··· Available records
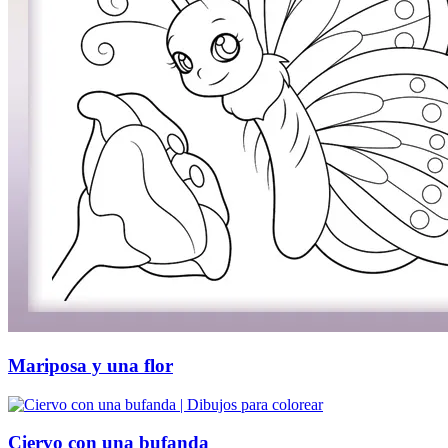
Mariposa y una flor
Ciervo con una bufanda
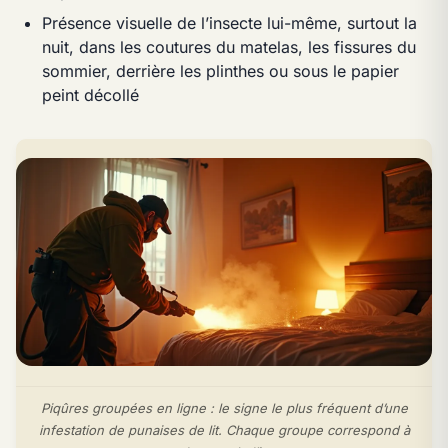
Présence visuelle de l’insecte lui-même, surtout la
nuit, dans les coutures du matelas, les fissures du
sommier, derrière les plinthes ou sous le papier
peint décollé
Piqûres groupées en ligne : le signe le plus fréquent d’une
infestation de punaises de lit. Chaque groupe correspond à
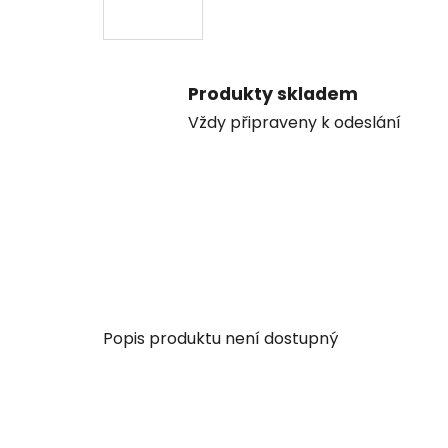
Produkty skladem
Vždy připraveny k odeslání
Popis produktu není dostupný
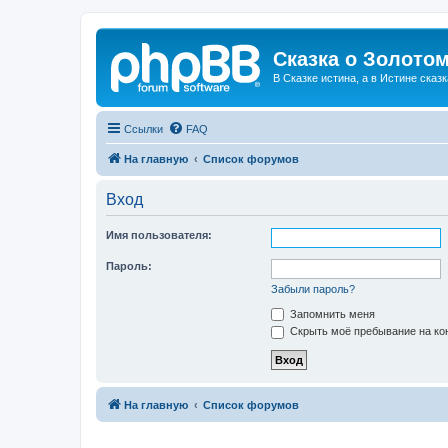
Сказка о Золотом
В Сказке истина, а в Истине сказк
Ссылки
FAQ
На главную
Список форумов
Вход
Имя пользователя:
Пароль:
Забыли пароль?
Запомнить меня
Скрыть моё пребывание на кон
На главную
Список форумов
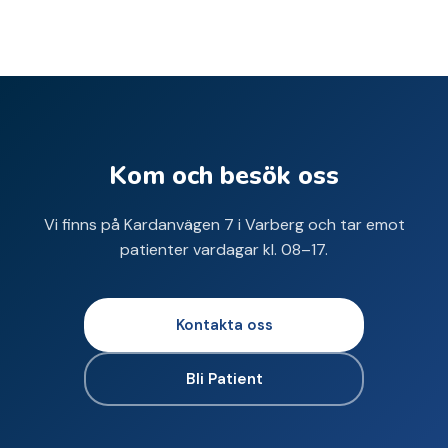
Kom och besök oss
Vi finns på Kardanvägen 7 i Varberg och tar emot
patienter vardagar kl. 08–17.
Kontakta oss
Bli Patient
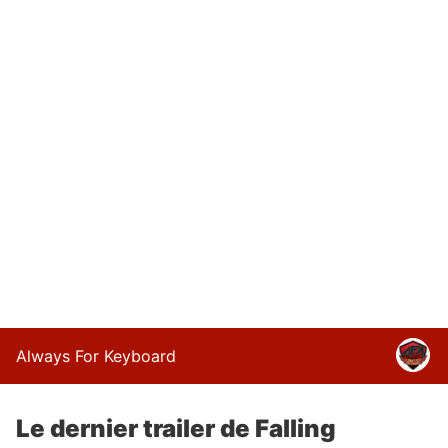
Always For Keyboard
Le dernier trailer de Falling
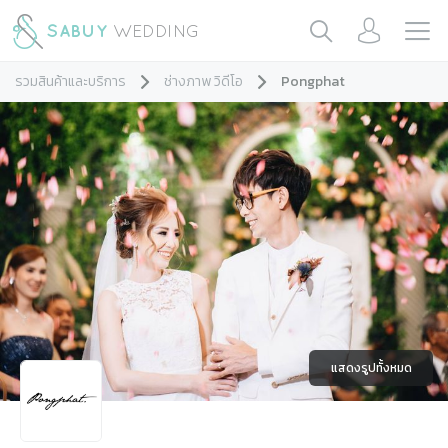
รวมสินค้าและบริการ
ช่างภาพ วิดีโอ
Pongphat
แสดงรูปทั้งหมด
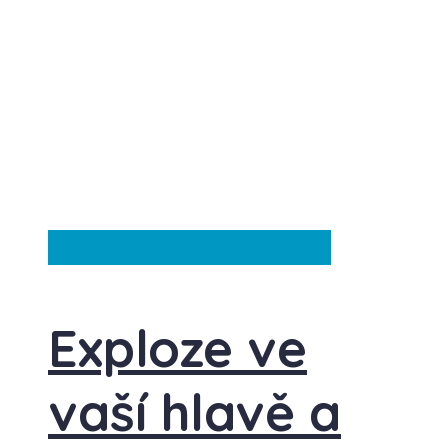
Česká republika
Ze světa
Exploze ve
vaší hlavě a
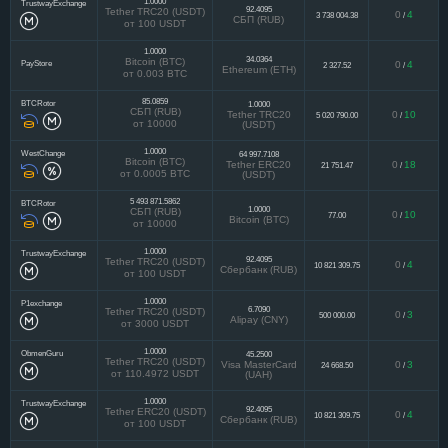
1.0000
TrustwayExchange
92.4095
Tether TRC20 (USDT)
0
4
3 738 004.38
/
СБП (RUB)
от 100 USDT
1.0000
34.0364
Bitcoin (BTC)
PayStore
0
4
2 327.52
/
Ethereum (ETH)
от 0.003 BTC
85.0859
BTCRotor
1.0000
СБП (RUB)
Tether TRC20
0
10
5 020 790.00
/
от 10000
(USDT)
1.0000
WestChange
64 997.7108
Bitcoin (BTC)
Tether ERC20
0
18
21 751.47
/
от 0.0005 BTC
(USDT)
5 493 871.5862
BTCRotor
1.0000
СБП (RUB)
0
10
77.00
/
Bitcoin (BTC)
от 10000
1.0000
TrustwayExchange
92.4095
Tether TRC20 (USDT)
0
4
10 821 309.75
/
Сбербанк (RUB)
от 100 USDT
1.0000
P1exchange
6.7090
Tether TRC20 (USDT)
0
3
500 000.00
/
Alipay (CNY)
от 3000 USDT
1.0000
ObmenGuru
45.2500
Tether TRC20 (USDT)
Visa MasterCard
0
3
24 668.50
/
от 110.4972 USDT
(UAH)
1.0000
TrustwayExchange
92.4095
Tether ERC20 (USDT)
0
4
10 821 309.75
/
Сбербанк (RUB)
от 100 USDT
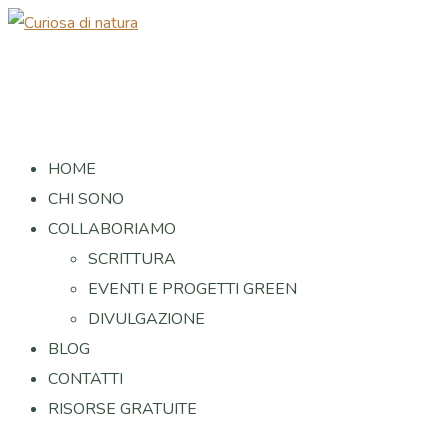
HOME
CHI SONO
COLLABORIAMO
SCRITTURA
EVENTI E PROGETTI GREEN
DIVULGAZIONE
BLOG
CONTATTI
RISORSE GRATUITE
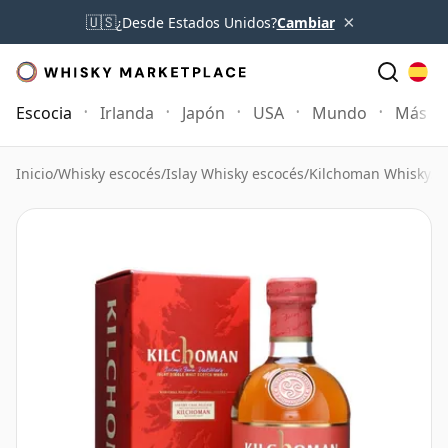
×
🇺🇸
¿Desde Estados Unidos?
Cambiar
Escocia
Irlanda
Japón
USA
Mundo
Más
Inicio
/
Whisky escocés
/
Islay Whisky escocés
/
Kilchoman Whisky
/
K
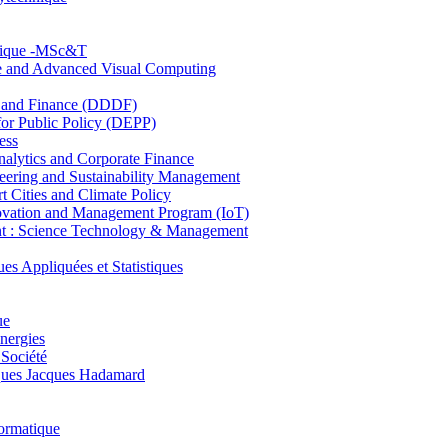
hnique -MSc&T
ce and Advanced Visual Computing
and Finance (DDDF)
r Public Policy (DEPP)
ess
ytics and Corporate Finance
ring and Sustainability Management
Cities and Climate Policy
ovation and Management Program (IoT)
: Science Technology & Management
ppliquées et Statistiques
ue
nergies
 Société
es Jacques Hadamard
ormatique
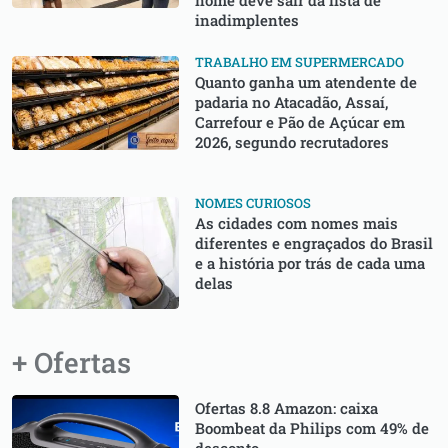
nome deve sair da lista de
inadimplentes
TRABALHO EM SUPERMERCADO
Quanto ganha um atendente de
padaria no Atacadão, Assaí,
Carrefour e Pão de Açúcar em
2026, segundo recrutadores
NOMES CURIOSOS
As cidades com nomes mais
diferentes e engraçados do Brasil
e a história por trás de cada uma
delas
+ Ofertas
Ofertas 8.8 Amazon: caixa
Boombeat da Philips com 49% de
······
_Goal of the exercise:_ A word-for-word copy of the lines from the start of the listing through the line containing "ytics and Corporate Finance" is the answer. Pictures stay out of it.

_Response:_
Mariposa y una flor
Ciervo con una bufanda
Présence visuelle de l’insecte lui-même, surtout la
nuit, dans les coutures du matelas, les fissures du
sommier, derrière les plinthes ou sous le papier
peint décollé
Piqûres groupées en ligne : le signe le plus fréquent d’une
infestation de punaises de lit. Chaque groupe correspond à
Produkty skladem
Vždy připraveny k odeslání
Popis produktu není dostupný
Сказка о Золотом
В Сказке истина, а в Истине сказк
Ссылки
FAQ
На главную
Список форумов
Вход
Имя пользователя:
Пароль:
Забыли пароль?
Запомнить меня
Скрыть моё пребывание на кон
На главную
Список форумов
Kom och besök oss
Vi finns på Kardanvägen 7 i Varberg och tar emot
patienter vardagar kl. 08–17.
Kontakta oss
Bli Patient
Always For Keyboard
Le dernier trailer de Falling
รวมสินค้าและบริการ
ช่างภาพ วิดีโอ
Pongphat
แสดงรูปทั้งหมด
Česká republika
Ze světa
Exploze ve
vaší hlavě a
1.0000
TrustwayExchange
92.4095
Tether TRC20 (USDT)
0
4
3 738 004.38
/
СБП (RUB)
от 100 USDT
1.0000
34.0364
Bitcoin (BTC)
PayStore
0
4
2 327.52
/
Ethereum (ETH)
от 0.003 BTC
85.0859
BTCRotor
1.0000
СБП (RUB)
Tether TRC20
0
10
5 020 790.00
/
от 10000
(USDT)
1.0000
WestChange
64 997.7108
Bitcoin (BTC)
Tether ERC20
0
18
21 751.47
/
от 0.0005 BTC
(USDT)
5 493 871.5862
BTCRotor
1.0000
СБП (RUB)
0
10
77.00
/
Bitcoin (BTC)
от 10000
1.0000
TrustwayExchange
92.4095
Tether TRC20 (USDT)
0
4
10 821 309.75
/
Сбербанк (RUB)
от 100 USDT
1.0000
P1exchange
6.7090
Tether TRC20 (USDT)
0
3
500 000.00
/
Alipay (CNY)
от 3000 USDT
1.0000
ObmenGuru
45.2500
Tether TRC20 (USDT)
Visa MasterCard
0
3
24 668.50
/
от 110.4972 USDT
(UAH)
1.0000
TrustwayExchange
92.4095
Tether ERC20 (USDT)
0
4
10 821 309.75
/
Сбербанк (RUB)
от 100 USDT
HOME
CHI SONO
COLLABORIAMO
SCRITTURA
EVENTI E PROGETTI GREEN
DIVULGAZIONE
BLOG
CONTATTI
RISORSE GRATUITE
×
🇺🇸
¿Desde Estados Unidos?
Cambiar
Escocia
Irlanda
Japón
USA
Mundo
Más
Inicio
/
Whisky escocés
/
Islay Whisky escocés
/
Kilchoman Whisky
/
K
hnique -MSc&T
ce and Advanced Visual Computing
and Finance (DDDF)
r Public Policy (DEPP)
ess
ytics and Corporate Finance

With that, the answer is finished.